K and Z are equal to 1 in case of hydrogen atom.
e is the charge on an electron and it is $4.8 \times {10^{10}}esu$.
m is the mass of the electron and it is equal to $9.1 \times {10^{ - 28}}g$.
n is equal to 1 as hydrogen’s valence orbital has a primary quantum number of 1.
h is the Planck’s constant and its value is $6.62 \times {10^{ - 27}}erg \cdot s$
Putting all these available values into the equation of Bohr’s radius, we get
\[r = \dfrac{{{{(1)}^2}(6.62 \times {{10}^{ - 27}})}}{{(4){{(3.14)}^2}(1)(1){{(4.8 \times {{10}^{10}})}^2}(9.1 \times {{10}^{ - 28}})}}\]
\[r = 0.529 \times {10^{ - 8}}cm = 0.529\mathop A\limits^ \circ \]

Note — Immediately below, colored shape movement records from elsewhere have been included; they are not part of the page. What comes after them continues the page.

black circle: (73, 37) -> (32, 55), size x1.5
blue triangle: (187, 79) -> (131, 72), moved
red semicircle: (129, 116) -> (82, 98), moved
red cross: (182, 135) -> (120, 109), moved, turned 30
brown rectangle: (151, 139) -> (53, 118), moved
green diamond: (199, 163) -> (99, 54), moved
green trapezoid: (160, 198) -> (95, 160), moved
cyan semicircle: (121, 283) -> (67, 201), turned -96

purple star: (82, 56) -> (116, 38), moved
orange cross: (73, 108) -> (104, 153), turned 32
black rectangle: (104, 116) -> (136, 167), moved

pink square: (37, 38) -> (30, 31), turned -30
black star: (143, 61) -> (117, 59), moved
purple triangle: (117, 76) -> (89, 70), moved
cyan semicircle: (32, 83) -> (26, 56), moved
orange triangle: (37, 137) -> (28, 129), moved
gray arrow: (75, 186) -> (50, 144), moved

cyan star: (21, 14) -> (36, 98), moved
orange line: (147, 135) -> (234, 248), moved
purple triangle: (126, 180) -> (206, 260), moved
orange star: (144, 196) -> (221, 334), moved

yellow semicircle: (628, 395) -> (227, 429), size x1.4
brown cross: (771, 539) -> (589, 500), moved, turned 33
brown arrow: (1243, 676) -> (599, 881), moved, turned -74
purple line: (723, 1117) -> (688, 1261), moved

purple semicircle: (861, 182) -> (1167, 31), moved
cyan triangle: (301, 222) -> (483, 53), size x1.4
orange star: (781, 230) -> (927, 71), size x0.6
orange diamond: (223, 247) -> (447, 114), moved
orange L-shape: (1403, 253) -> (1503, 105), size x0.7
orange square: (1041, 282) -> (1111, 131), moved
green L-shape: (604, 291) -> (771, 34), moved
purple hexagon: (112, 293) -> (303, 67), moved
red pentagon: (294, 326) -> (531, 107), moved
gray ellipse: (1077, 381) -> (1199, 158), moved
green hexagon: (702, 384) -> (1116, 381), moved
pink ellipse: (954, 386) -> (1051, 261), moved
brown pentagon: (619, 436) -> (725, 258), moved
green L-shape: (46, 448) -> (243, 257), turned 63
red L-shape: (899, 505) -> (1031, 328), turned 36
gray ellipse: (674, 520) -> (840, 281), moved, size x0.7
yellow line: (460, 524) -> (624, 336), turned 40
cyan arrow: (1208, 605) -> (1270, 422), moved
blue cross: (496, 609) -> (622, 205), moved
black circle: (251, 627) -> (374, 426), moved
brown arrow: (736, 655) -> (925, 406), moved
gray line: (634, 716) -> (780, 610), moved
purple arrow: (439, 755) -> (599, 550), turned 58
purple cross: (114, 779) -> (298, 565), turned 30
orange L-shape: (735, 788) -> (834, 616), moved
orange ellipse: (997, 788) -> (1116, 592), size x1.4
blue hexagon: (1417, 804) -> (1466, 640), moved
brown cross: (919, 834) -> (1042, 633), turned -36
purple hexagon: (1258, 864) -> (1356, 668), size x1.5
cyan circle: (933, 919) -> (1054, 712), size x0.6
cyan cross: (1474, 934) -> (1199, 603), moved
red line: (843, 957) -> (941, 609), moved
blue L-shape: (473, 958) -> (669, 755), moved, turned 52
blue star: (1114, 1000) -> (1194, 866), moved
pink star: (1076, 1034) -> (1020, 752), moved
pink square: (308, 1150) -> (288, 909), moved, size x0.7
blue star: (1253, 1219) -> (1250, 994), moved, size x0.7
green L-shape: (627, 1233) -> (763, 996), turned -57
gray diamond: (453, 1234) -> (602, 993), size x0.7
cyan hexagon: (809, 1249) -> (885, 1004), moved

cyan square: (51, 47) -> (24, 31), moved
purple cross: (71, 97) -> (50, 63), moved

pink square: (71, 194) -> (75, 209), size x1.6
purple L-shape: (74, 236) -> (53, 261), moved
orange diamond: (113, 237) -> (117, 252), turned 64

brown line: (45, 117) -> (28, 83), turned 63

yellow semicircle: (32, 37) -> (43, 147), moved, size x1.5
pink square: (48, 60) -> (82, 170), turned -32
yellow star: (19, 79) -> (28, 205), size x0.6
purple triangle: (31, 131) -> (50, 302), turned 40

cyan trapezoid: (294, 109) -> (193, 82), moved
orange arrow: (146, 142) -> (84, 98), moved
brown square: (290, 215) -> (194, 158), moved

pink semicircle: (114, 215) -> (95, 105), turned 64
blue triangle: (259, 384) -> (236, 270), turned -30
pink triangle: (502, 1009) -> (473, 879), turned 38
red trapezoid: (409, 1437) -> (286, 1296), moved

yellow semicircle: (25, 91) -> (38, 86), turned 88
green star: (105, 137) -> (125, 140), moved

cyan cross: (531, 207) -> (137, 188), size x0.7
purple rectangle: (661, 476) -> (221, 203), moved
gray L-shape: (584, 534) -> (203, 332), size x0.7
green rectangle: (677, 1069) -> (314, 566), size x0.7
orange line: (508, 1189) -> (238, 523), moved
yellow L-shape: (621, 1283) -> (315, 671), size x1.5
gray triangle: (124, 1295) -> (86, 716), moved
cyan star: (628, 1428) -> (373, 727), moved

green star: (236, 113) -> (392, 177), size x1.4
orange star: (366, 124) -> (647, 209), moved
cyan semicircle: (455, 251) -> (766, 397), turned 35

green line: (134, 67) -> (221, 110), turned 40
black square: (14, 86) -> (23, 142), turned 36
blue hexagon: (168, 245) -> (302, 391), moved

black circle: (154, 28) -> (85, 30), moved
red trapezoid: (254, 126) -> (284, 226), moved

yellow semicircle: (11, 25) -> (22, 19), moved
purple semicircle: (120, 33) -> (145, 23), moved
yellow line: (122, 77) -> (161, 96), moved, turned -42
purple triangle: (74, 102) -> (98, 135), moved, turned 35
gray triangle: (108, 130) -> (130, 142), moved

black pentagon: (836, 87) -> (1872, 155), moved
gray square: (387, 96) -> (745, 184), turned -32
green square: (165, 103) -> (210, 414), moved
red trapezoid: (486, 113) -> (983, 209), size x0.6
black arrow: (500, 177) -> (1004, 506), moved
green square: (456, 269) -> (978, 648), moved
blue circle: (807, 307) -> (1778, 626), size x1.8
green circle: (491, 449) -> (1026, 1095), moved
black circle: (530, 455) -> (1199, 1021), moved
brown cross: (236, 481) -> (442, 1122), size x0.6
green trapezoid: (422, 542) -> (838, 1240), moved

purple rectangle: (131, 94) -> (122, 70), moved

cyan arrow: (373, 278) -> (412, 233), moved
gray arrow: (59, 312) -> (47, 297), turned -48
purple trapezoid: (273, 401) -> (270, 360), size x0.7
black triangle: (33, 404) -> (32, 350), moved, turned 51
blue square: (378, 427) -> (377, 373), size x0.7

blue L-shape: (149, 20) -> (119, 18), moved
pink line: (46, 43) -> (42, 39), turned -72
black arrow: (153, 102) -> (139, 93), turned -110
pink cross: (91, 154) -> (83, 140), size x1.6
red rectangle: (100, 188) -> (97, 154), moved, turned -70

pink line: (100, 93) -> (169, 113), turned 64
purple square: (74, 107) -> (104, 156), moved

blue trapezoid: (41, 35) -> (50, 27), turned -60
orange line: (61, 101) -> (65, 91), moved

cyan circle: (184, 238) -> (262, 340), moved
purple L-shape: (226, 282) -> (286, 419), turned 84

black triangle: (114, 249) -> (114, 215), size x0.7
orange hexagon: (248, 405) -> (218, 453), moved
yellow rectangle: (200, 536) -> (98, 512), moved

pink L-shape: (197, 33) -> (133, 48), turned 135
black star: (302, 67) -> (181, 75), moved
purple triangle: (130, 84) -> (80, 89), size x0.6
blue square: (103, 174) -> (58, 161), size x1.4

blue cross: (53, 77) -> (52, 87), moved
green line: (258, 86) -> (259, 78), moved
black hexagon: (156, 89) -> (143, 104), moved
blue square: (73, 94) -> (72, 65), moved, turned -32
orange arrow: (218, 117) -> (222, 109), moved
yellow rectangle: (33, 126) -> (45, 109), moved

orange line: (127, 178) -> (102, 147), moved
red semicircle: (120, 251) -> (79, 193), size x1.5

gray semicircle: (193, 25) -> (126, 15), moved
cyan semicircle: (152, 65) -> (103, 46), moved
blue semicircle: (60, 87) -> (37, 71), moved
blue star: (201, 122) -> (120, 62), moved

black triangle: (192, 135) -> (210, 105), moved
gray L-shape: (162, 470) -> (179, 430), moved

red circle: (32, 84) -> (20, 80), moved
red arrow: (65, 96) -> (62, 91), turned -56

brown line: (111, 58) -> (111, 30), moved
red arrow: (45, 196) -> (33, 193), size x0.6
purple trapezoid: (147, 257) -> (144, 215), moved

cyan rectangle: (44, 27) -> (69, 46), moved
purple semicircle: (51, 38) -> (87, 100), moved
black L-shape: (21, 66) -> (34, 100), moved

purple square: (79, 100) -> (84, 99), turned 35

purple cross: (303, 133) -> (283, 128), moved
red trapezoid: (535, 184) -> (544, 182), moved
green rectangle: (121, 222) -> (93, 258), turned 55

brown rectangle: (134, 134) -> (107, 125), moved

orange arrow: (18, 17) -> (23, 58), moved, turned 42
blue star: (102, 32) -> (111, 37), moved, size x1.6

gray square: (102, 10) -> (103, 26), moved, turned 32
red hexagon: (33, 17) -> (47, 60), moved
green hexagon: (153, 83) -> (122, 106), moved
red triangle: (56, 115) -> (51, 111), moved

So, the correct answer is “Option A”.

Note: The Bohr model of the atom was replaced by the Quantum Mechanics model based upon the Schrodinger equation in the 1920’s. However, the Bohr radius is still a useful constant because it represents the smallest mean radius normally attainable by a neutral atom.